May We Serve You? Page 5

DIMENSIONS (WxHxD) 17 x 4 1/4 x 15 inches WEIGHT 16 1/4 pounds PRICE $1,500 MANUFACTURER ZapMedia, Dept. S&V, 1355 Peachtree Rd. NE, Suite 250, Atlanta, GA 30309;; 678-420-2700

ZapMedia ZapStation The ZapStation Universal Media Player is a music server - and more - that began life as a collaboration between ZapMedia and Harman Kardon. The latter company decided to step back from the project, so even though the ZapStation's styling bears more than a passing resemblance to Harman Kardon's current audio lineup, it's strictly a ZapMedia product.

The ZapStation remains a music server at heart, storing musical selections on its hard drive in the MP3 and WMA formats, or as uncompressed PCM digital audio, with flexible playlist and search options. However, on top of this foundation the ZapStation is also a DVD player that can operate more or less conventionally, an Internet radio and streaming-video receiver, and a live news browser using text-based content from USA Today Interactive. (On its Web site, Zap Media promises even more such features in the future.) To help you navigate these riches, the ZapStation includes both a wireless infrared keyboard and a preprogrammed universal remote control.

Using the ZapStation as a music server was fairly straightforward thanks to the colorful, intuitive onscreen menus, which have the most elaborate graphics of the four servers that provide an onscreen display. (You can operate it from the front panel thanks to a cleverly implemented two-line, multicolor dot-matrix readout, but it's easier with the onscreen display.) Ripping tracks from CDs, creating playlists, and browsing among about two dozen Internet radio stations are mostly self-explanatory, though the menu levels can get fairly deep. (For example, getting from the "home" menu to a custom playlist requires traversing five levels.) Unfortunately, you can't do anything else while ripping a CD besides listening to that disc.

Web access is via a stripped-down, WebTV-like browser window on your TV screen as well as a direct-link page called the Zap Zone. With a broadband connection, everything came through in suitably snappy fashion, but the graphic quality and text readability were poor, as is generally the case when you use a TV as a browser. And, of course, the ZapStation can't hope to compete with a PC- or Macintosh-based browser in flexibility and customizability.

As usual with streaming audio, listening to Internet radio was a hit-and-miss affair - sometimes a station would be available, sometimes not, and "connecting" to a station (buffering the streaming data) could take a minute or more. The direct link to "the latest music" for download turned out to be a handful of tracks provided by mp3 .com in each of 14 genres. Almost all were by unknown artists or else cutout-bin fodder like the blues genre's Robin Trower cuts (all of which were fairly pathetic). The streaming-video features proved to be even more stripped-down: a handful of movie trailers, short subjects, and weird old films (like early Bruce Lee kung-fu epics or Godzilla vs. Megalon) in painfully low-resolution, low-frame-rate transfers.

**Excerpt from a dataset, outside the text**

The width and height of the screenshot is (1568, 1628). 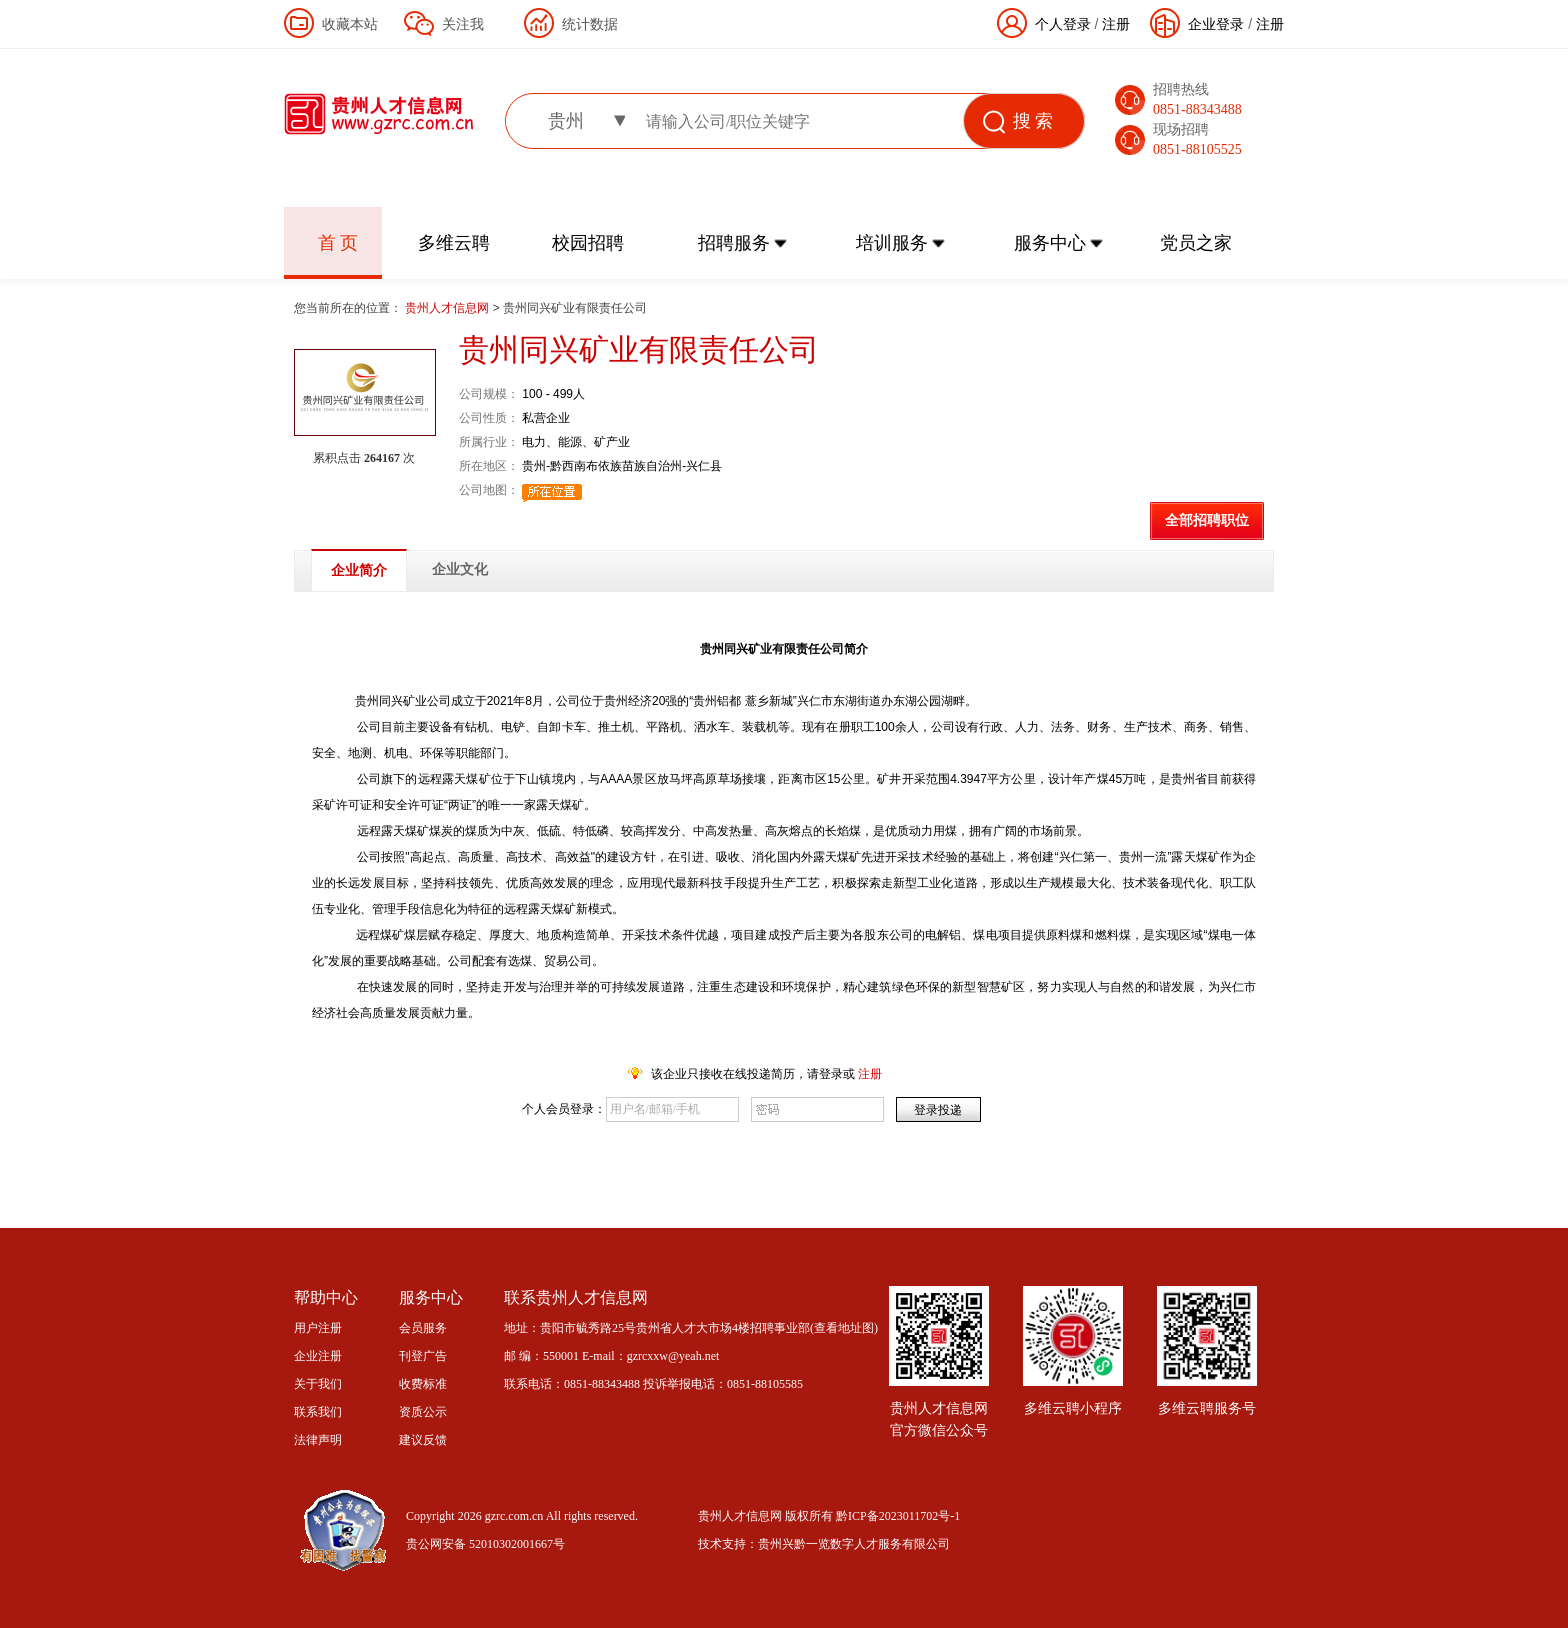 I want to click on 查看地址图, so click(x=844, y=1328).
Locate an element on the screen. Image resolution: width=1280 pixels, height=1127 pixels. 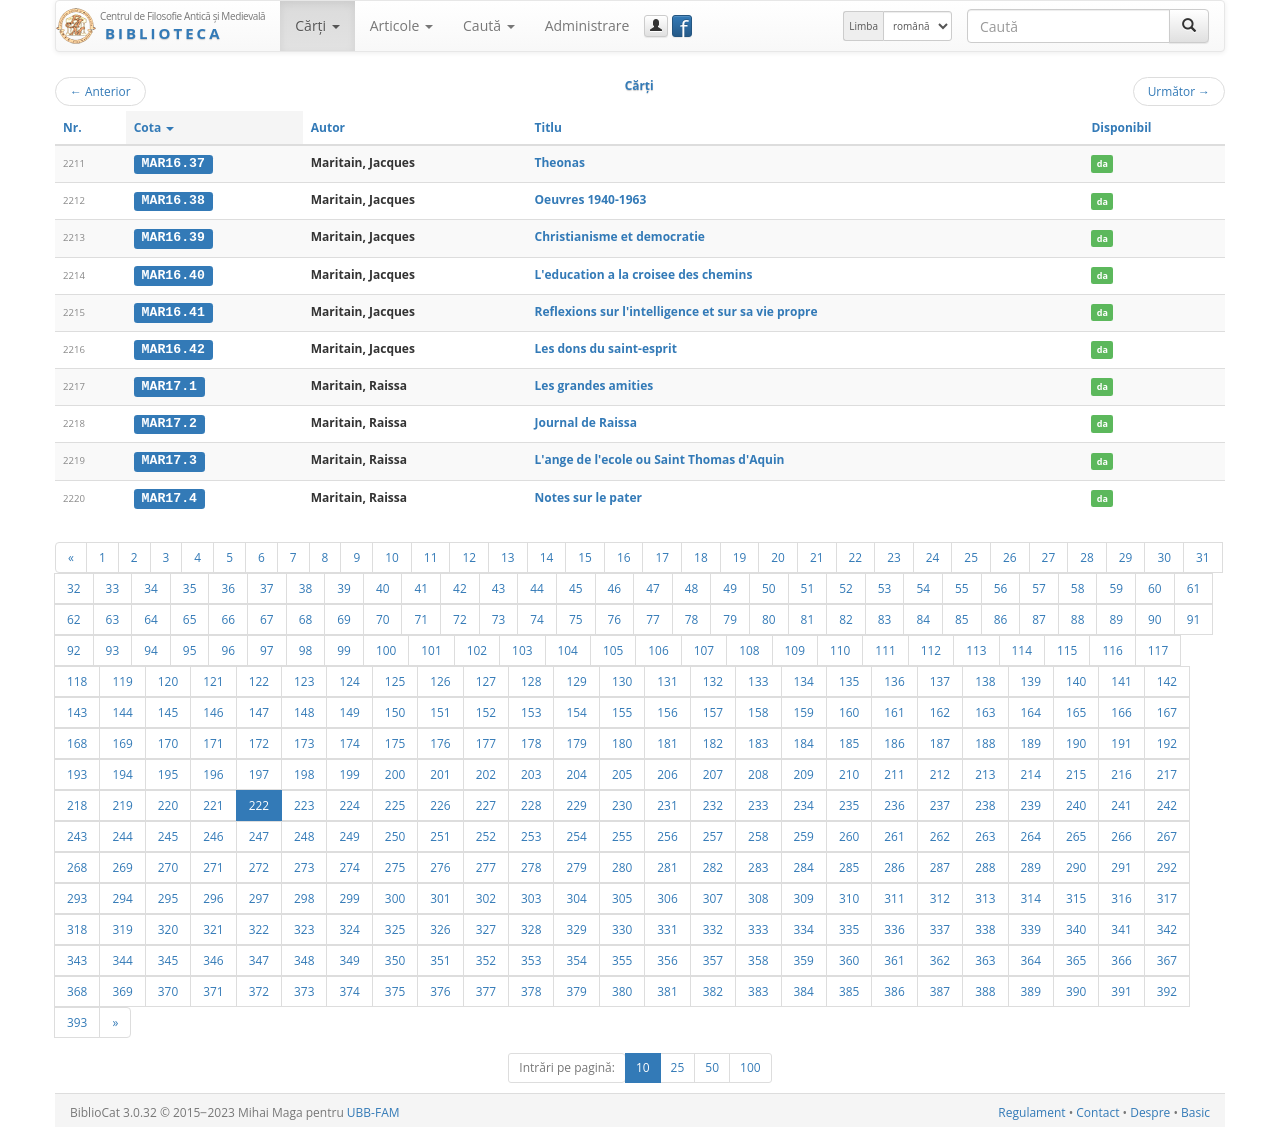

The ZapStation worked fairly well as a conventional CD player, and it played DVDs conventionally in most respects, but my sample was unacceptably buggy. For example, it erratically but repeatedly displayed a distinct video hiccup - a momentary jerkiness through a handful of frames, usually near the very start of every disc I tried. It also rejected a couple of DVDs that I know are good with a "contents corrupted" error message, though it played both of them on a second attempt. Its four-speed fast-search function sometimes froze on the two highest forward speeds (8x and 16x) and on any backward search. Picture quality was mediocre with a standard composite-video link, better with an S-video connection.

Of course, whatever the ZapStation's shortcomings as a DVD player, Internet radio tuner, Web browser, and so on, its abilities as a digital music server are the main draw. Fortunately, these are very good, and the excellent onscreen displays make it easy to get the most out of them.

The Final Serving If you have the impression that none of these five servers is ready to play a starring role in a top-quality audio or home theater system, you're right - and wrong. Right, because they're all lacking in one significant respect or another, sometimes more than one. Wrong, because when it comes to music servers, you've got to leave your traditional A/V sensibilities at the door.

Remember that in terms of technology, these servers are in many ways more akin to desktop computers than to conventional CD players, even megachangers. Every one of them except the Onkyo can have its internal operating system (OS) upgraded via the Internet - I actually downloaded the latest Rio OS during this test. So any evaluation of one of these servers' features, usability, and stability is subject to change as the design evolves.

By the time you read this article and go looking for these servers in stores or on the Web, any or all of them may be - indeed, probably will be - different in some respects from the ones I played with at home and tested in the lab. The one thing we can be sure of, now that the digital audio genie has been let out of its optical-disc prison and freed to roam around on hard drives, flash memory, and the World Wide Web, is that music playback will never be the same again.